Just as an exercise, I played with this one a little bit. Photoshop lacked some of the tools I wanted to use, so I did this in the feature film compositing program Nuke. Unfortunately, that means that the source file is worthless to most anyone else, but somebody else might at least find this image useful.
For the sake of explaining what I did, in case anyone wants to know: I dilated all of the channels by 4.5 pixels, then reversed the dilation. That gave me soemthing pretty close to the original shape of the landforms but without the high-frequency detail from the repeating textures. Then I ran a color key on the blue channel to isolate the water.
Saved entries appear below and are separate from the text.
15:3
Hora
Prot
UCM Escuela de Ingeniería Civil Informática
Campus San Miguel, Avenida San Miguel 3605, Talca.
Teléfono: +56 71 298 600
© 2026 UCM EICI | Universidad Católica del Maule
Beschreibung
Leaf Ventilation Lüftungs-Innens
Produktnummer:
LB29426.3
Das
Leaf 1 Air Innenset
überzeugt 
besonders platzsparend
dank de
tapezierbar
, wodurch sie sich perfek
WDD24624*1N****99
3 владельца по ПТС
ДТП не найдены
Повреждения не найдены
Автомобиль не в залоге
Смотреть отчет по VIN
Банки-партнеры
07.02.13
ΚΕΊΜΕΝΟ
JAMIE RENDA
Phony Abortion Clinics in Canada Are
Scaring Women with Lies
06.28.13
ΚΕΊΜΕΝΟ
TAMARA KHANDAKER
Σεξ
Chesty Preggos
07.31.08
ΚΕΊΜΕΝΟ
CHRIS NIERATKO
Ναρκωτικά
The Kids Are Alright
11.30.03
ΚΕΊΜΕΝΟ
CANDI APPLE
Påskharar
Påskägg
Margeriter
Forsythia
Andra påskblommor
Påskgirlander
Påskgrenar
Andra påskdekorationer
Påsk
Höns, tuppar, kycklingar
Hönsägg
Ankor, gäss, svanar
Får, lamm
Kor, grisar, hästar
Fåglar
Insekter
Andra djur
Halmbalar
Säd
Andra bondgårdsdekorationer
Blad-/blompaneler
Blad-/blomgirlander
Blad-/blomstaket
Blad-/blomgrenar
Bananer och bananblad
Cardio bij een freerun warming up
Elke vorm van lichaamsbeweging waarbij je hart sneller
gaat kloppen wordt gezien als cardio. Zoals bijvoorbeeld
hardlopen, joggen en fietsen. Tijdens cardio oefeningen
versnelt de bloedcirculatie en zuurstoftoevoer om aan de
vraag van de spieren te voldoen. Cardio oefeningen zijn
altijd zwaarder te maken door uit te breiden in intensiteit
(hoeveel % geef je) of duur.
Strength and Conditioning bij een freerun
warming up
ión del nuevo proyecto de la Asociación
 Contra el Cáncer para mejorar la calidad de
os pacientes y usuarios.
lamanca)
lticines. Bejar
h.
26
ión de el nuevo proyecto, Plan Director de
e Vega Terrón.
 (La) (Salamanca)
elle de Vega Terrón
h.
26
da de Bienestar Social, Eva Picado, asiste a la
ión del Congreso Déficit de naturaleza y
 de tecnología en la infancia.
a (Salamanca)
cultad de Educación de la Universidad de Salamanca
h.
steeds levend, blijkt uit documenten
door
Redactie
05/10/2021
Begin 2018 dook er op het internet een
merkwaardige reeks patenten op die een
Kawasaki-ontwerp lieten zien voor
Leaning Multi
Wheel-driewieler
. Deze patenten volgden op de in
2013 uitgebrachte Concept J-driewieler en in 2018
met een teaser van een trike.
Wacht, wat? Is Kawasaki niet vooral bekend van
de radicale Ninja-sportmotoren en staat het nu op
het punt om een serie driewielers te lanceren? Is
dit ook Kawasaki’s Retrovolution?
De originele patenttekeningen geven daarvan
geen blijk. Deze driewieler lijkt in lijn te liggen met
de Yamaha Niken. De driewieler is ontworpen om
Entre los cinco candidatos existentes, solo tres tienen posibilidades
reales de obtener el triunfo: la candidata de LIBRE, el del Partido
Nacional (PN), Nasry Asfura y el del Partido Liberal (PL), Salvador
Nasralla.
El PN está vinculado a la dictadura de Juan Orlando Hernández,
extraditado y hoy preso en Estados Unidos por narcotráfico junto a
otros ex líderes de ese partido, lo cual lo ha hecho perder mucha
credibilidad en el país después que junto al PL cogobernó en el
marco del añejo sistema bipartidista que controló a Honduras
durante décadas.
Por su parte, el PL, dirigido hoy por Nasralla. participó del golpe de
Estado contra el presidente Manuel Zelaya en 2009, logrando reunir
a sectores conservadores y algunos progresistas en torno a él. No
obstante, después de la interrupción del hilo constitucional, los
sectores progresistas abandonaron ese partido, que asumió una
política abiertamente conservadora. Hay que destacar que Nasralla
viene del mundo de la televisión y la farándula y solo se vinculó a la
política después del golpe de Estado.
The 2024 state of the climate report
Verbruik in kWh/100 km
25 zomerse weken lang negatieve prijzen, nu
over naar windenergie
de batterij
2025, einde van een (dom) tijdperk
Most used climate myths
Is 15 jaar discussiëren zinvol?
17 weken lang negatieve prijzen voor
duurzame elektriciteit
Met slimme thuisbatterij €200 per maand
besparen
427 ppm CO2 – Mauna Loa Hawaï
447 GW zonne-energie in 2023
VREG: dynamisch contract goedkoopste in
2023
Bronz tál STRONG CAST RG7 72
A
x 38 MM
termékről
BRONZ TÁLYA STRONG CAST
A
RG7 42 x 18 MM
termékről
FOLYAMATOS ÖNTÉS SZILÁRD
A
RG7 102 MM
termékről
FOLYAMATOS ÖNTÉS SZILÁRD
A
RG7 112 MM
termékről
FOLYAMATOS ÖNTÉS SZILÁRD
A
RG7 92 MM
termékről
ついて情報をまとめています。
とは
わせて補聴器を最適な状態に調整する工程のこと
I inverted the resulting key (making the water dark) and played with the levels to get the water black, the reefs just a little bit brighter, and everything else a little darker than middle grey.
I ran another color key on the red channel to isolate the mountains. I then ran my dilate filter at -3 and again at 9.5 to remove most of the remaining texture in the mountains and pop the big peaks out a little higher. That was mostly undone, though, when I did the blurring a little later. But first I used a levels control to set the mountains to the brightness I wanted. Then a large blur of 19 pixels and a huge Gaussian erode at 120 pixels.
I then shuffled the alpha channels for each branch into the color channels (turning the transparency into grayscale layers), and I merged them with a maximum blend mode. I suppose the Photoshop equivalent would be "lighter color."
I think if I were going to continue working on this image, I'd find some real-world heightmaps at an appropriate scale to overlay on the image.
The end result isn't super-accurate, but it didn't take long, and some painting would probably get it the rest of the way there.